Само собой разумеется, тут же, у них под боком, расстилалась необозримая степь обязательных предметов: история КПСС, политэкономия, марксистско-ленинская философия, научный коммунизм, научный атеизм и пр. Ситуация вполне привычная: в то время, даже покупая килограмм колбасы, человек был обязан, приплатив, взять «в нагрузку» три банки несъедобных консервов, так что не было ничего странного в необходимости тратить два часа в неделю на лекции по диамату, в качестве приплаты за возможность познакомиться с основами диалектологии. Я была готова платить и больше за счастье проникнуть в тайны словообразования в готском языке. Просидев четыре года на диете, состоявшей из теории множеств, термодинамики и интегрального исчисления, я испытывала головокружение от предстоящего изобилия гуманитарной пищи.
Однако, переступив в положенный день порог факультета, я испытала головокружение и совсем иного рода, впервые полностью осознав причину недовольства родителей моим выбором профессиональной стези. Из веселой компании юных математиков, живых, открытых и любознательных, я попала в окружение чинных девиц, отличниц и зануд (таково было первое впечатление), и вдобавок ко всему политически благонадежных. После блестящих учителей Второй школы, в большинстве своем ярких индивидуальностей, людей «своих», близостью с которыми мы так гордились, – серые университетские преподаватели, говорящие и думающие тезисами партконференций. И с первого же дня, с первого же часа, по всем предметам, по любому поводу – поток официального словоблудия, лошадиные дозы идеологии.
В шумной толпе студентов-филологов я вдруг почувствовала себя в полном одиночестве. Один из однокурсников рассказывал впоследствии, что его настолько смутил тон моих высказываний, что он даже пересказал их своим родителям. Те немедленно встревожились и посоветовали ему быть начеку: «Она либо дура, либо стукачка!»
Стукачкой я не была, глупость же моя, к счастью, не была неисправимой. Очухавшись от первого шока, я осознала необходимость научиться держать язык за зубами, избегать всего, что могло быть сочтено за провокацию. Дала себе слово быть осторожной в разговорах со студентами и постараться найти среди них тех, кто смотрит на вещи так же, как я, – в том, что такие существовали, я не сомневалась, просто они старались не высовываться. В отличие от Второй школы на филфаке их было ничтожное меньшинство, очевидно, в той же пропорции, что и в любом другом советском заведении. На этом фоне уникальность школы выступала еще ярче.
Уже на первом курсе у меня сложилось восприятие мира, которому суждено было сохраниться на протяжении ряда лет: с одной стороны, смесь страха и постоянно ощущаемого давления, с другой стороны, в противовес им, крепнущее чувство внутренней независимости – сочетание довольно шизофреническое.
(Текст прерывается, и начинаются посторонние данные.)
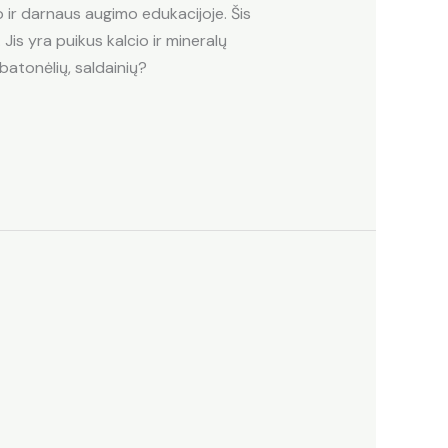
 ir darnaus augimo edukacijoje. Šis
Jis yra puikus kalcio ir mineralų
 batonėlių, saldainių?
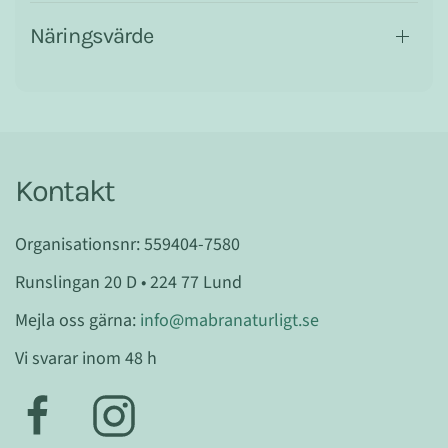
Näringsvärde
Kontakt
Organisationsnr: 559404-7580
Runslingan 20 D • 224 77 Lund
Mejla oss gärna:
info@mabranaturligt.se
Vi svarar inom 48 h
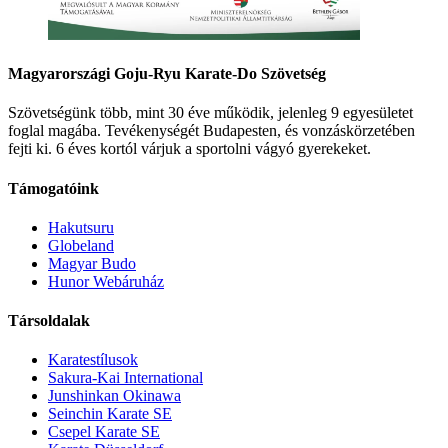
Magyarországi Goju-Ryu Karate-Do Szövetség
Szövetségünk több, mint 30 éve működik, jelenleg 9 egyesületet
foglal magába. Tevékenységét Budapesten, és vonzáskörzetében
fejti ki. 6 éves kortól várjuk a sportolni vágyó gyerekeket.
Támogatóink
Hakutsuru
Globeland
Magyar Budo
Hunor Webáruház
Társoldalak
Karatestílusok
Sakura-Kai International
Junshinkan Okinawa
Seinchin Karate SE
Csepel Karate SE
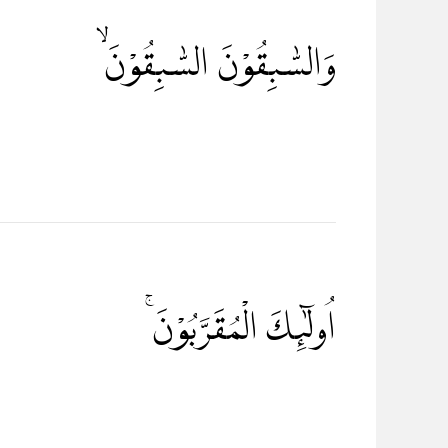
وَالسّٰبِقُوْنَ السّٰبِقُوْنَۙ
اُولٰۤىِٕكَ الْمُقَرَّبُوْنَۚ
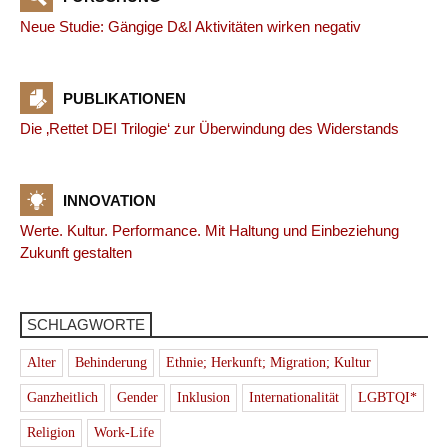
Neue Studie: Gängige D&I Aktivitäten wirken negativ
PUBLIKATIONEN
Die ‚Rettet DEI Trilogie‘ zur Überwindung des Widerstands
INNOVATION
Werte. Kultur. Performance. Mit Haltung und Einbeziehung
Zukunft gestalten
SCHLAGWORTE
Alter
Behinderung
Ethnie; Herkunft; Migration; Kultur
Ganzheitlich
Gender
Inklusion
Internationalität
LGBTQI*
Religion
Work-Life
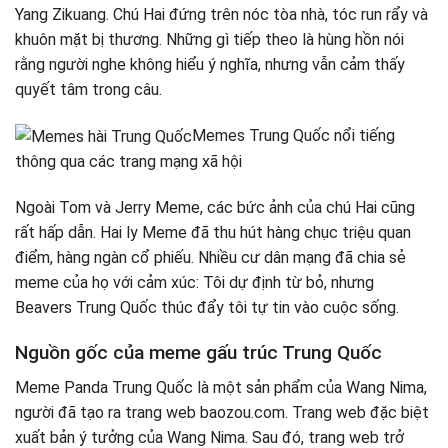
Yang Zikuang. Chú Hai đứng trên nóc tòa nhà, tóc run rẩy và
khuôn mặt bị thương. Những gì tiếp theo là hùng hồn nói
rằng người nghe không hiểu ý nghĩa, nhưng vẫn cảm thấy
quyết tâm trong câu.
Memes Trung Quốc nổi tiếng
thông qua các trang mạng xã hội
Ngoài Tom và Jerry Meme, các bức ảnh của chú Hai cũng
rất hấp dẫn. Hai ly Meme đã thu hút hàng chục triệu quan
điểm, hàng ngàn cổ phiếu. Nhiều cư dân mạng đã chia sẻ
meme của họ với cảm xúc: Tôi dự định từ bỏ, nhưng
Beavers Trung Quốc thúc đẩy tôi tự tin vào cuộc sống.
Nguồn gốc của meme gấu trúc Trung Quốc
Meme Panda Trung Quốc là một sản phẩm của Wang Nima,
người đã tạo ra trang web baozou.com. Trang web đặc biệt
xuất bản ý tưởng của Wang Nima. Sau đó, trang web trở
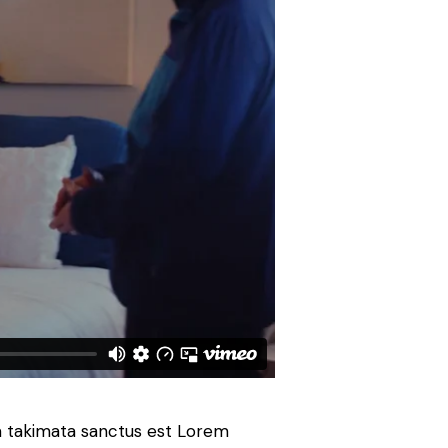
ea takimata sanctus est Lorem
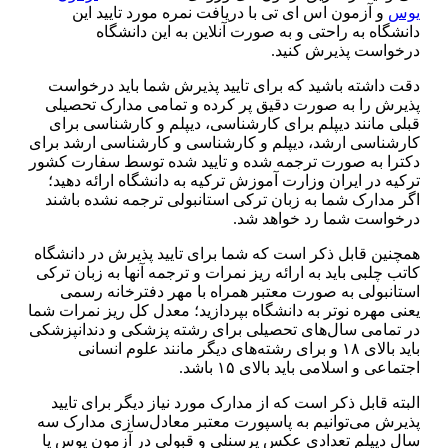
یوس
و آزمون اس ای تی با دریافت نمره مورد تایید این
دانشگاه به راحتی و به صورت آنلاین به این دانشگاه
درخواست پذیرش کنید.
دقت داشته باشید که برای تایید پذیرش شما باید درخواست
پذیرش را به صورت دقیق پر کرده و تمامی مدارک تحصیلی
قبلی مانند دیپلم برای کارشناسی، دیپلم و کارشناسی برای
کارشناسی ارشد، دیپلم و کارشناسی و کارشناسی ارشد برای
دکترا به صورت ترجمه شده و تایید شده توسط سفارت کشور
ترکیه در ایران وزارت آموزش ترکیه به دانشگاه ارائه دهید؛
اگر مدارک شما به زبان ترکی استانبولی ترجمه نشده باشند
درخواست شما رد خواهد شد.
همچنین قابل ذکر است که شما برای تایید پذیرش در دانشگاه
کاتب چلبی باید به ارائه ریز نمرات و ترجمه آنها به زبان ترکی
استانبولی به صورت معتبر همراه با مهر دفترخانه رسمی
یعنی مهره نوتر به دانشگاه بپردازید؛ معدل کل ریز نمرات شما
در تمامی سال‌های تحصیلی برای رشته پزشکی و دندانپزشکی
باید بالای ۱۸ و برای رشته‌های دیگر مانند علوم انسانی
اجتماعی و اسلامی باید بالای ۱۵ باشد.
البته قابل ذکر است که از مدارک مورد نیاز دیگر برای تایید
پذیرش می‌توانیم به پاسپورت معتبر معادل‌سازی مدارک سه
سال دیپلم تعدادی عکس پرسنلی و قبولی در آزمون یوس یا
После исчезновения защитной микросреды, каковой являлась Вторая школа, соотношение между «они» и «мы» резко изменилось: отныне «мы» сжалось до пределов семьи и узкого круга друзей – все остальное было «они». Надо было как-то приспосабливаться, избегать эксцессов, выбирать в научные руководители наименее одиозных преподавателей, находить нейтральные сюжеты для курсовых работ. Все мои новые друзья выучились этому еще в школе, теперь настала моя очередь. Но похоже, время было упущено.